Oscar winner writer and producer Dustin Lance Black seems to be the happiest man, out and proud, with a successful career and a great fiance. However, things were not always so bright for Lance. Growing up in a Mormon family, in a culture that told him he would go to hell for loving men, it was hard for Lance.
Lance spoke for Loud and Proud series and revealed details about his childhood, how he discovered his sexuality and faced a world that was discriminating him.
“I was about 15 years old when I moved to the Bay area. At that point, for eight or nine years, all I’d had were negative messages from the church about going to hell. From the military environment, it’d been made clear that I was definitely somebody to be excluded and, being from the South, that I would bring shame to my family if any body found out,” Lance said.
He also talked about how these factors influenced his life at the time to the point of thinking to suicide.

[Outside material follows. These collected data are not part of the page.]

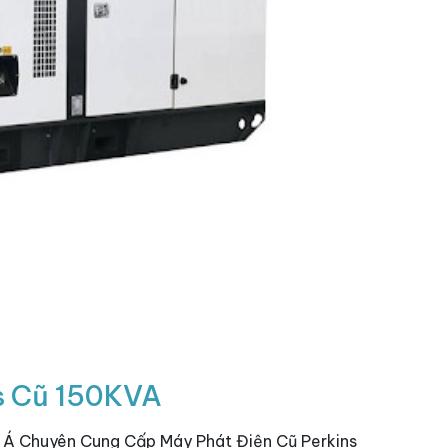
s Cũ 150KVA
 Á Chuyên Cung Cấp Máy Phát Điện Cũ Perkins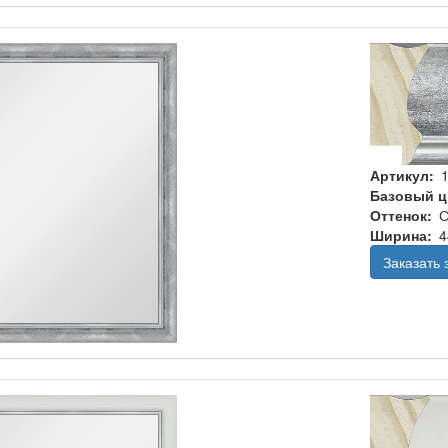
Артикул
Базовый ц
Оттенок
С
Ширина
4
Заказать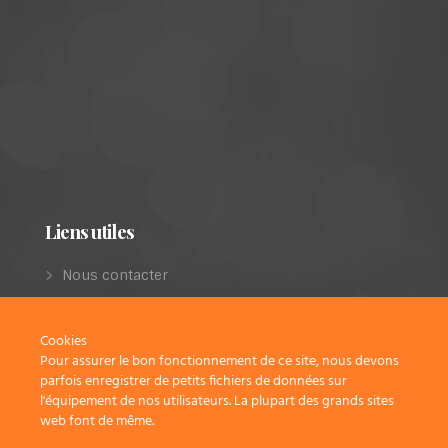
Liens utiles
Nous contacter
Les projets de restauration
Dernières parutions
Cookies
Pour assurer le bon fonctionnement de ce site, nous devons
Infos légales
parfois enregistrer de petits fichiers de données sur
Politique de confidentialité
l'équipement de nos utilisateurs. La plupart des grands sites
web font de même.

“So I thought if I fell in love, I would go to hell, bring shame to my family, be bashed or be killed. That removes the possibility of love from someone’s entire life and replaces it with shame. As a young kid, you start to contemplate solutions for making this living thing shorter, I certainly did, and I know I’m not alone.

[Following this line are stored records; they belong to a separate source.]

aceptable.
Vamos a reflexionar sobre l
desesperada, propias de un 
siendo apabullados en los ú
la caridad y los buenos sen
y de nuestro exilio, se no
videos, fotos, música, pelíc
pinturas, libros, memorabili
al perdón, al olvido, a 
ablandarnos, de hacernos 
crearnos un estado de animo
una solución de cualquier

For Lance, salvation came when he moved to Bay Area and entered the world of theater in San Francisco. Then he learned about gay activist Harvey Milk and things started to become clear to him.
“I’d heard about this guy creating a world where it was possibly to be gay. All of a sudden, I realised I’d never heard one thing like that in my entire upbringing,” he recalls.
The story of Harvey Milk inspired and helped him, so he wanted to pass it forward.
“I was very lucky to hear the story of Harvey Milk, it was life-saving for me. I wanted to share it in case it helped others, but the story of one gay man isn’t going to do it.”
Dustin Lance Black thinks that Hollywood should be more aware about the way films can inspire and help the LGBT community. LGBT people need role models, stories to help them see their true colors.
“Until recently, Hollywood wasn’t there to support a production of easily accessible hero journeys for LGBT people. I think it’s incredibly important for young people who, as they come of age and might start hearing negative messages about who they are, that they also have a history of their forefathers and foremothers that they can draw inspiration from.”